De klacht bij het LOWI bevat zowel de inhoud van dit besluit alsmede de wijze waarop en de procedure waarmee verweerder zijn klacht heeft behandeld. Klager voelde zich bij de behandeling van zijn klacht tevens benadeeld omdat hij niet te weten kon komen tot wie of tot welke instantie binnen verweerder hij zich met zijn klacht diende te wenden, onder andere omdat een reglement wetenschappelijke integriteit ontbrak.
Bij brief van …. 2009 heeft verweerder een verweerschrift ingediend, waarin op de gevoerde procedure vanaf …. 2008 wordt ingegaan met inbegrip van de klacht van klager van …. 2008. Het dossier van klager en het verweerschrift van verweerder evenals later ontvangen dossierstukken zijn door het LOWI aan de andere partij gezonden.
Op …. heeft het LOWI klager en verweerder uitgenodigd voor een hoorzitting op …. 2009. Alleen klager is bij deze hoorzitting verschenen. Het LOWI heeft klager op …. 2009 gehoord en daarbij de mogelijkheid opengelaten een voortgezette hoorzitting te houden. Op grond van het beginsel van audi et alteram partem heeft het LOWI, met instemming van klager, aan verweerder gevraagd naar de redenen van afwezigheid bij de hoorzitting.
Nadat duidelijk was geworden dat verweerder niet verschenen was door een miscommunicatie van de zijde van het LOWI over de datum van de hoorzitting, en nadat verweerder te kennen had gegeven alsnog gehoord te willen worden, heeft het LOWI een voortgezette hoorzitting gehouden op …. 2010. Daarbij zijn zowel klager als verweerder, vertegenwoordigd door de gemachtigden, werkzaam bij verweerder, aanwezig geweest.
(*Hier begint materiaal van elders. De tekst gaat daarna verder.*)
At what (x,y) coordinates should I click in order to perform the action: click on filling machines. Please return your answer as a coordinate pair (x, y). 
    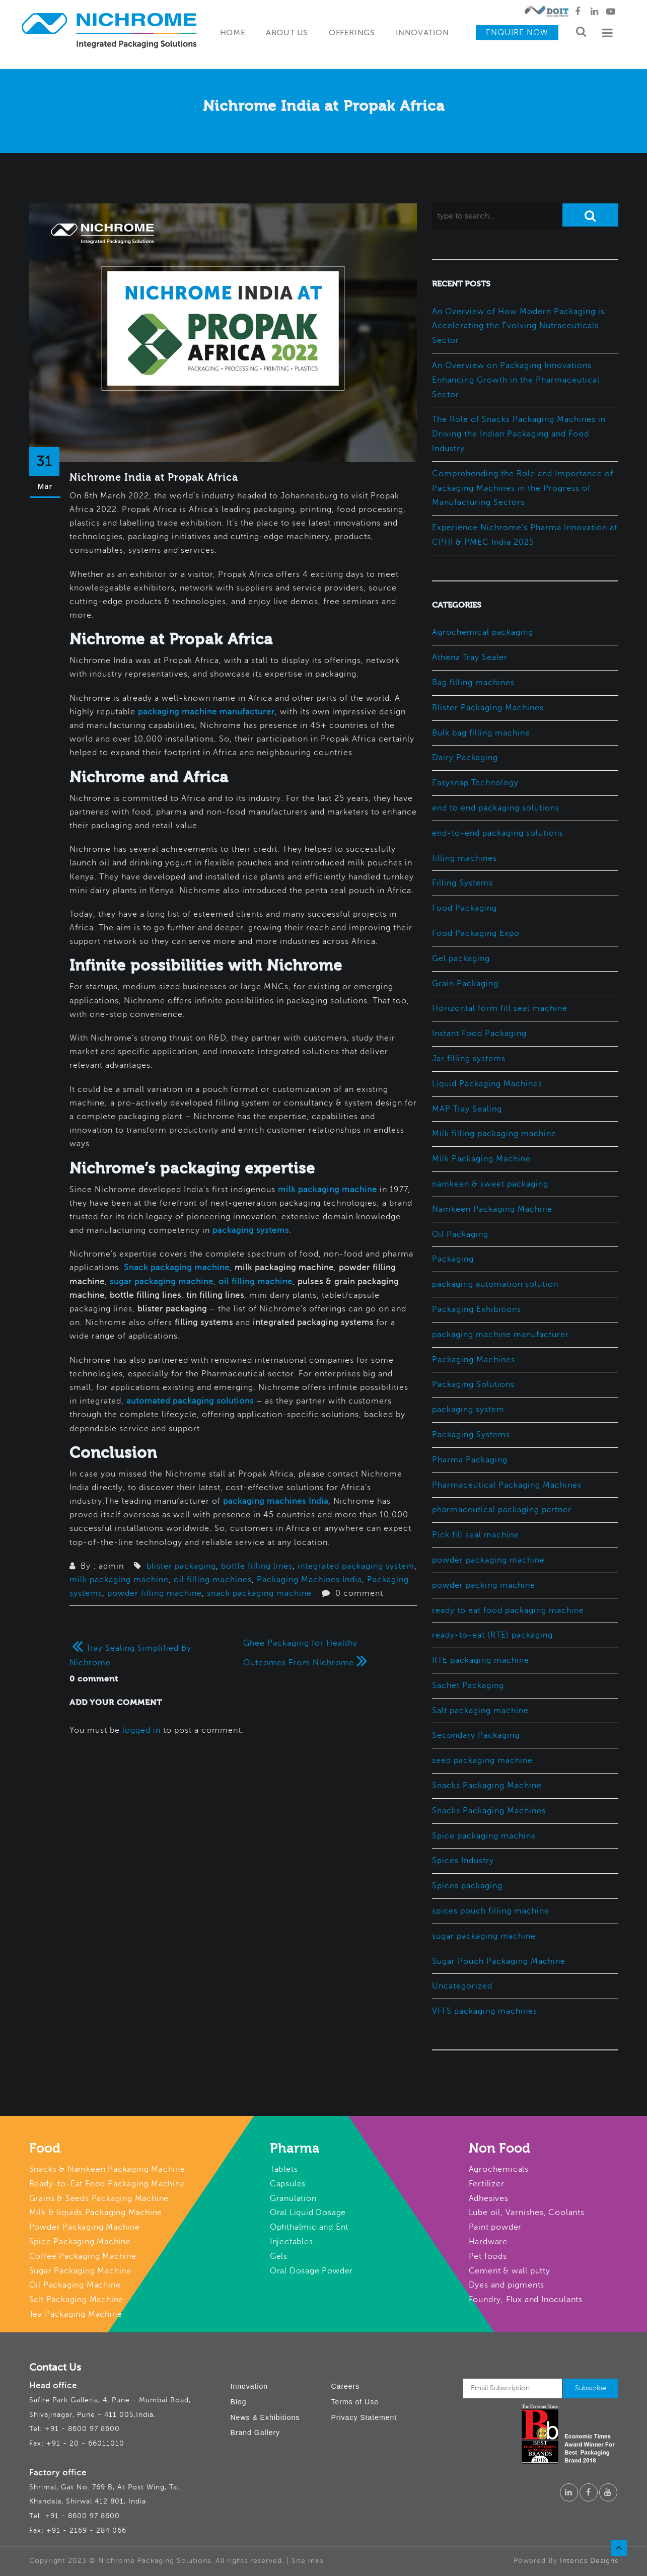     Looking at the image, I should click on (464, 858). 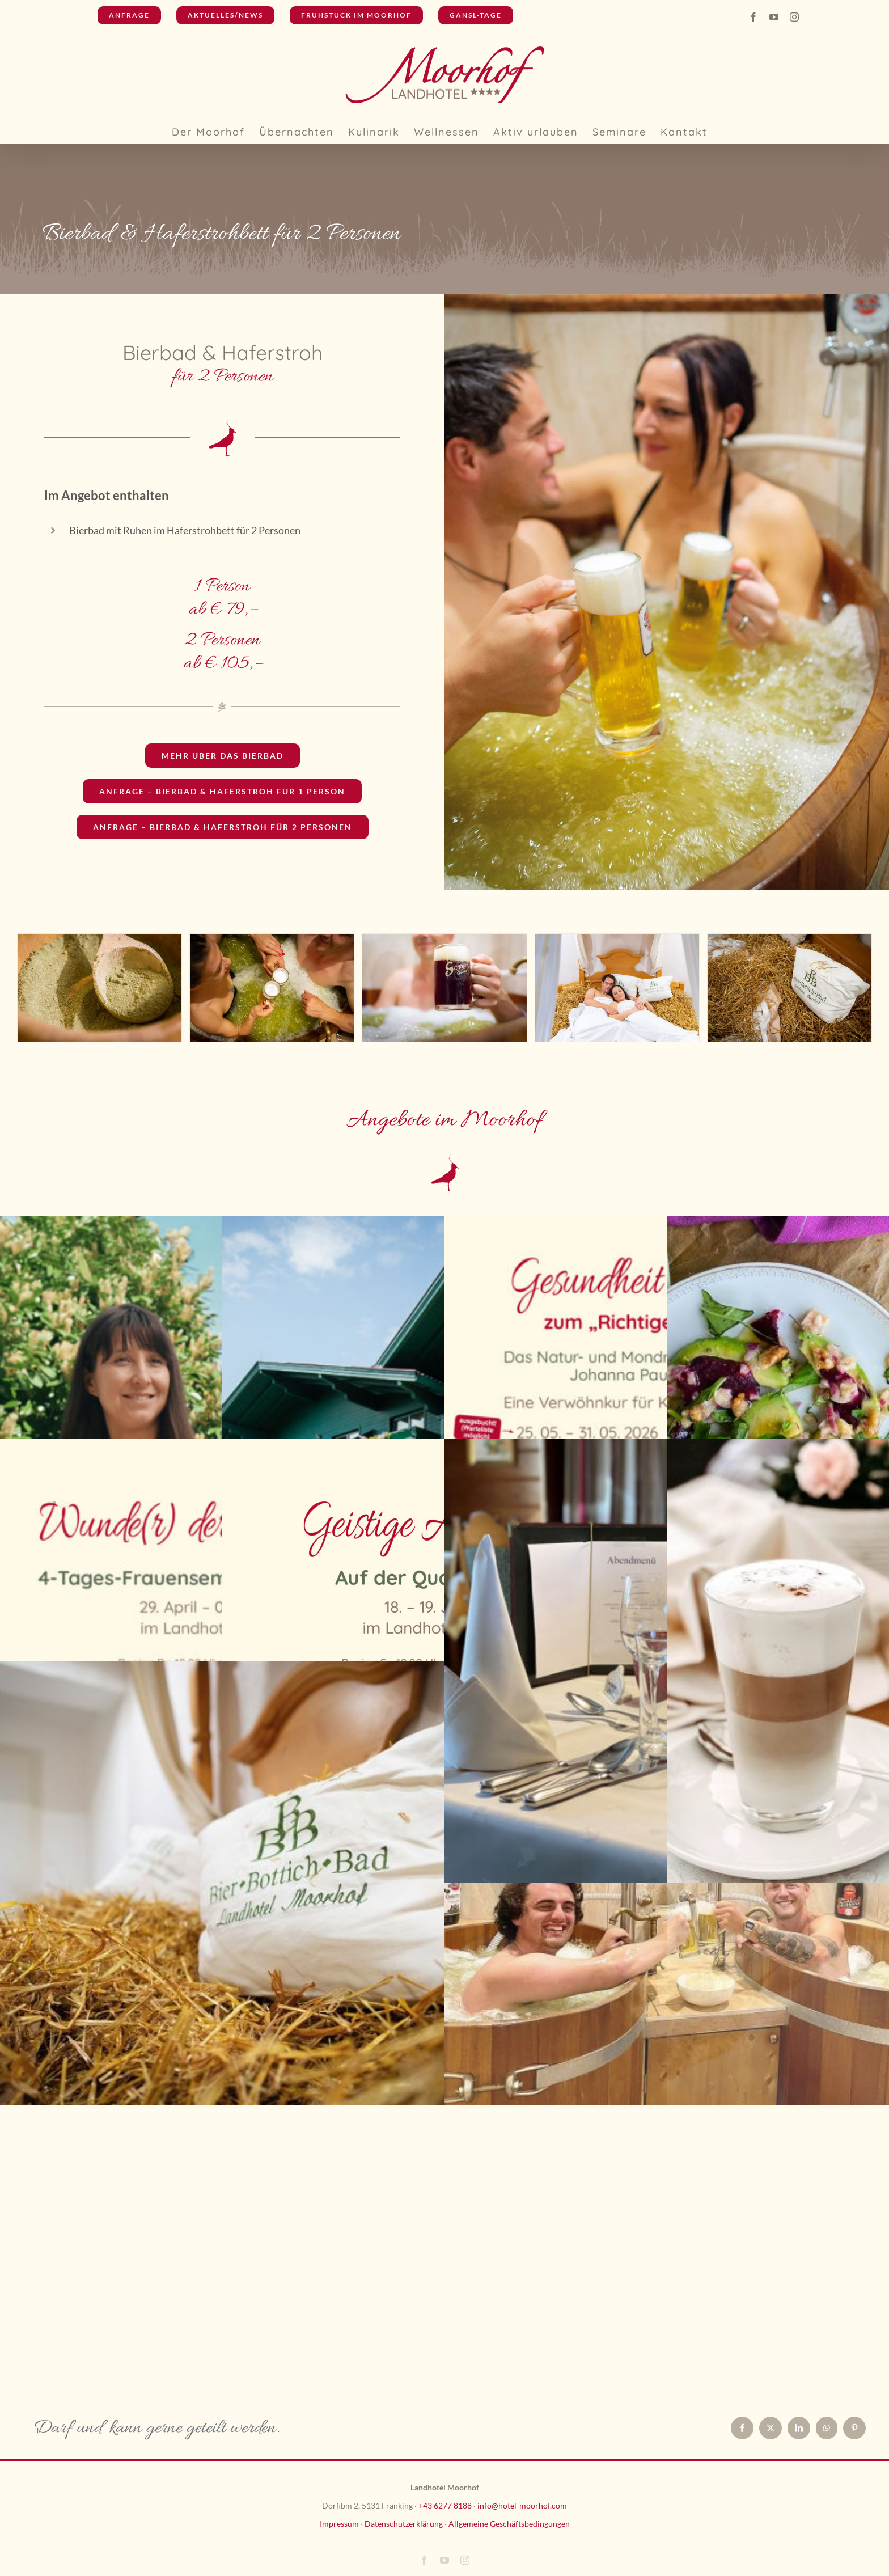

Het LOWI heeft op …. 2010 met prof. dr. …, hierna te noemen beklaagde, en met de toenmalige Decaan van de faculteit …. informatieve gesprekken gevoerd met het oog op het verkrijgen van feitelijke informatie. Verder heeft het LOWI een externe deskundige ingeschakeld, prof. dr. …, die schriftelijk advies heeft uitgebracht bij brief van …. 2010. Dit advies aan het LOWI is door het LOWI aan zowel klager als verweerder vertrouwelijk ter beschikking gesteld.
Het LOWI heeft het advies vastgesteld in zijn vergadering van …. 2010 waarna het advies is gezonden aan verweerder en in afschrift aan klager. Bovendien is een afschrift vertrouwelijk gezonden aan de door het LOWI ingeschakelde externe deskundige, en aan de heren …..
2. De bij het LOWI ingediende klachten
Het LOWI begrijpt de grieven van klager als volgt. Klager is van mening,
(a) dat er sprake is van schending van wetenschappelijke integriteit door beklaagde en dat de vertrouwenspersoon van verweerder en verweerder zelf ten onrechte tot de conclusie zijn gekomen dat een dergelijke schending niet is geconstateerd;
(b) dat de door verweerder ingeschakelde vertrouwenspersoon zijn werkzaamheden in die functie niet naar behoren heeft uitgevoerd, onder andere door vertrouwelijke informatie van de klager, bekend te maken aan één of meer personen, werkzaam bij verweerder; voorts dat de aan de vertrouwenspersoon toegevoegde medewerker van verweerder, tegelijkertijd werkzaam …. voor het College van Bestuur en zo in die laatste functie kon beschikken over de informatie verkregen tijdens vertrouwelijke gesprekken met klager; dat de procedure van de afhandeling van zijn klacht derhalve onzorgvuldig is geweest;
(c) dat verweerder ten onrechte heeft nagelaten een reglement wetenschappelijke integriteit op te stellen en in te voeren, met daarin een procedure voor de behandeling van klachten wegens schending van wetenschappelijke integriteit. Daardoor is sprake geweest van brede onbekendheid bij het personeel van verweerder en van benadeling van klager.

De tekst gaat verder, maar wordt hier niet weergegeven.